Although the biological definition of the word ‘symbiosis’ relates to the interaction and mutual advantage between two different organisms, it also means a mutually beneficial relationship between different people, groups, or ideas. That’s where the symbiotic pairing of art and wine comes to the fore.

A painting by Alexia Kobusch

Like art, wine appeals to more than one sense; the colour of the wine will be the first thing that is noticed by the connoisseur; does it have rich red colour or does it a mild red if it’s a merlot.  Does the wooded chardonnay have that woody colour to it, or does it look a little lighter and more like a sauvignon blanc?   The next sense that is targeted is the one of smell – when you open the bottle can you smell the apricot; the berries; the chocolate? And finally, the taste – does it meet the drinker’s expectations.  That first mouthful can be joyous as the wine slides down their throat like syrup or it can be horrid – the wine may taste more like vinegar than wine. The winemaker must consider all these nuances and subtleties when formulating their final product.

Cellar masters sampling at Boschendal wine estate.

A winemaker will tell you that although a recipe is used to create different wines there is an element of surprise in what the result will be.  The grape harvested on an annual basis will not taste exactly the same; its taste is determined by a number of factors including rainfall; soil acidity and temperatures. To achieve an almost consistent result year on year for commercial reasons, the winemaker truly has to work magic.  But we all know that some vintages are better than others – success is not guaranteed.

Durbanville Hills Collectors Reserve wine bottles
The Durbanville Hills Collectors Reserve wine labels pair wine and art perfectly.

Most of us started our wine journey on a special late harvest before migrating to more sophisticated blends.  For some, the sauvignon blanc is just right whereas for others the chardonnay hits the spot.  As you learn to appreciate wine your tastes become more specific.  The enjoyment of wine is a personal thing.

Art is no different; you will look at a canvas and either like it or not.  Yes, if you study it, you will learn to appreciate the technicalities of good pieces and you may even collect the “masters” you can afford.  To love a piece of art is a very simple thing – it either brings you joy when you see it or not regardless of who the artist is.

Alexia Kobusch painting in bedroom

Having studied music at school rather than art, my only exposure to the form was due to the symbiosis of music in a period to the paintings that were created at the same time.  I have had the privilege of going to major art galleries in the world; and like so many others; was wondering why on earth the Mona Lisa was so small when I finally got to see it in the Louvre.

I qualified as a Chartered Accountant and spent the next twenty odd years of my life in the financial industry; ensuring that there was structure in the work place and rules were followed.  There was no creativity in what I did – the work did not lend itself to that.

To this day, my ability to draw better than most six-year-olds is questionable, however, through pure chance I discovered an art form that has no rules.  This art form allows the paint to speak for itself and determine its own journey. 

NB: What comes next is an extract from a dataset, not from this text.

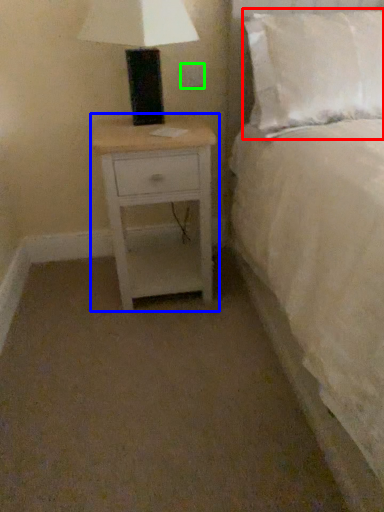 Question: Based on their relative distances, which object is farther from pillow (highlighted by a red box)? Choose from nightstand (highlighted by a blue box) and electric outlet (highlighted by a green box).

Choices:
 (A) nightstand
 (B) electric outlet

Answer: (B)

Just as a winemaker experiments to turn the grape and into a thing of wonder for your palette, an artist must experiment with colour to produce a piece that appeals to your visual sense.  Each time I have tried for a pre-determined result the canvas has rebelled against me and produced something quite different – and often much better.  For a control freak like myself, I have found this process incredibly liberating and therapeutic. “Going with the flow” has taken on a whole new meaning.

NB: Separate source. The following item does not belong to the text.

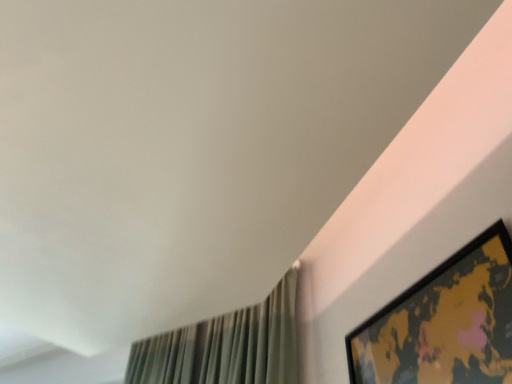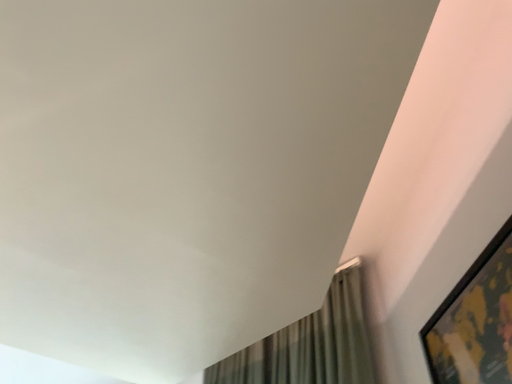 Question: How did the camera likely rotate when shooting the video?

Choices:
 (A) rotated right
 (B) rotated left

Answer: (B)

Artist Alexia Kobusch at work on a painting

I started my journey with acrylic-pour approximately eight months ago. Social media was my introduction to the medium and Youtube has been my instructor.  Leave your paintbrushes at the door; take a dose of courage and ditch the rules.  There are guidelines on how to achieve your results but it’s really up to you. 

For me, the journey starts with the colour selection and from there I truly let it flow.  The more I think about a piece the more forced it becomes and the result is somewhat disappointing.  Over the last eight months the canvases have gotten bigger (biggest one to date is 2.2m by 1.5m), but more importantly, my confidence in the process has grown exponentially.  

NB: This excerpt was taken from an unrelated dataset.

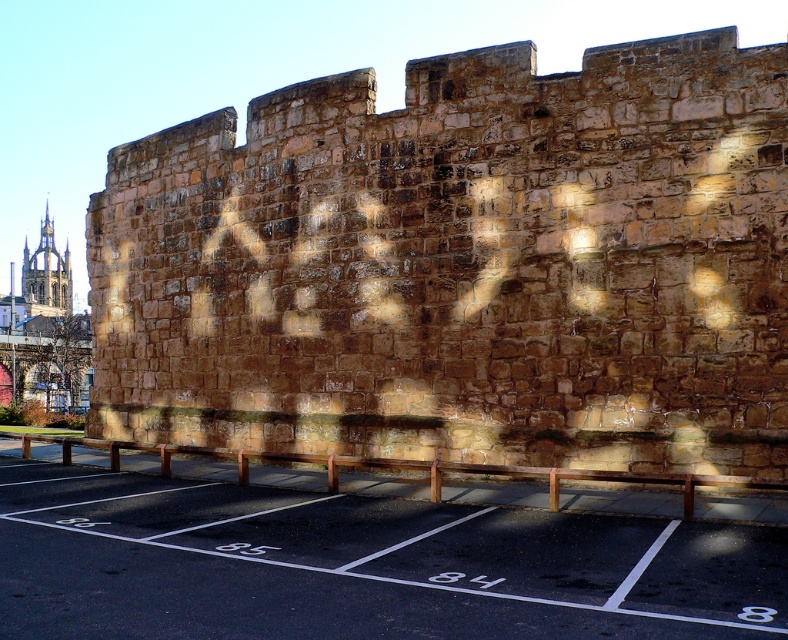 Looking at this image, you are standing at the point with coordinates (463, 266) in the image. What object is located at this point?

The brown stone wall at center is located at the point with coordinates (463, 266).

You are a tourist standing in front of the brown stone wall at center and the golden stone tower at upper left. Which object appears larger in the image?

The golden stone tower at upper left appears larger than the brown stone wall at center because the brown stone wall at center is smaller than golden stone tower at upper left.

It has also resulted in me questioning the rules we impose on ourselves every day – who says that a Shiraz must be paired with red meat?  And who says that chocolate is bad for you?  For me its time to embrace the flow and, like any good winemaker, allow myself and my art to just be.

About the author: Alexia Kobusch lives in Midrand, Johannesburg with her husband and son and a menagerie of animals including chickens named Shady, Friendly and Fatty. Alexia has spent the last twenty years in the financial industry and is relatively new to the art scene. She now gets to use both sides of her brain on a regular basis. Alexia will be launching her website in the next few weeks. Finally, some of Alexia’s work will be included in an exhibition at the Mall of Africa from 14 March 2019 until the end of the month.